Unweit vom besagten Journalisten-Home-Office in der Gegend, wo andere Urlaub machen, musste jüngst ein Hotel vorübergehend schließen – und das mitten in den deutschen Sommerferien. Der Grund: Das Hotelpersonal stammt überwiegend aus der Türkei, und diese Beschäftigten fahren in den Sommerferien zurück in die „Heimat“ – komme da, was wolle. Ersatz ist im leergefegten Personalmarkt des Hotel- und Gastronomiegewerbes nicht zu finden, also bleibt nur das Schild: „Vorübergehend geschlossen!“
Dieses Hotel könnte sich bald als der Hipster der deutschen Arbeitswelt erweisen: Laut dem Statistischen Bundesamt werden in den kommenden 15 Jahren rund 12,9 Millionen Erwerbstätige das Renteneintrittsalter erreicht haben – also rund 30 Prozent der im Jahr 2021 Berufstätigen. Dadurch dürfte sich die Lage am eh schon angespannten Arbeitsmarkt quer durch die Branchen nochmals erheblich verschärfen. Die Frage ist dann nicht mehr, an wie vielen Tagen pro Woche der Arbeitgeber seine Angestellten um sich geschart sehen möchte. Vielmehr lautet die wesentliche Herausforderung spätestens dann: Was kann ein Arbeitgeber tun, um die Beschäftigten in ihrer Produktivität, ihrem Engagement und ihrer Bindung an das Unternehmen zu fördern und unterstützen, wann und wo auch immer sie arbeiten möchten? Der Titel der MIT-Umfrage bringt dies auf den Punkt: „Die neue Arbeitswelt transformiert die alten sozialen Verträge“.

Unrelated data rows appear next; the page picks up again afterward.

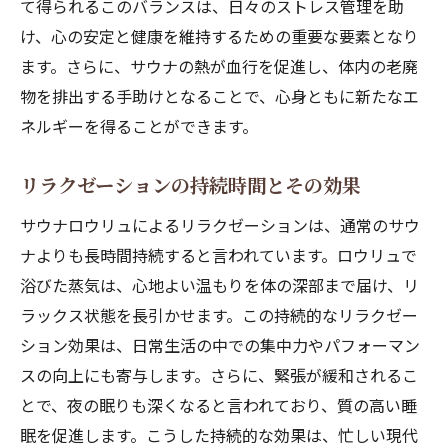
て得られるこのバランスは、日々のストレス管理を助
け、心の安定と健康を維持するための重要な要素となり
ます。さらに、サウナの熱が血行を促進し、体内の老廃
物を排出する手助けとなることで、心身ともに新たなエ
ネルギーを得ることができます。
リラクゼーションの持続時間とその効果
サウナロウリュによるリラクゼーションは、通常のサウ
ナよりも長時間持続すると言われています。ロウリュで
浴びた蒸気は、心地よい温もりを体の深部まで届け、リ
ラックス状態を長引かせます。この持続的なリラクゼー
ション効果は、日常生活の中での集中力やパフォーマン
スの向上にも寄与します。さらに、緊張が緩和されるこ
とで、夜の眠りも深くなると言われており、質の高い睡
眠を促進します。こうした持続的な効果は、忙しい現代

Hier kann es hilfreich sein, den Blick vom kleinen Karo abzuwenden und auf die große weite Welt zu richten: Remote Work bedeutet, wie „Future of Work“-Fachleute gerne betonen, dass Unternehmen im Prinzip geeignete Beschäftigte überall auf der Welt finden können – die geeigneten IT-Hilfsmittel, Prozesse, Sprachkenntnisse, Security-Mechanismen und Offenheit für Neues vorausgesetzt. Denn vielleicht will zum Beispiel der indische, tschechische oder (hier Land der Wahl einfügen) Programmierer ja gar nicht in die USA oder nach Deutschland auswandern und seine Familie zurücklassen, wenn er seine Arbeit ebenso gut remote von seiner Heimat aus erledigen kann.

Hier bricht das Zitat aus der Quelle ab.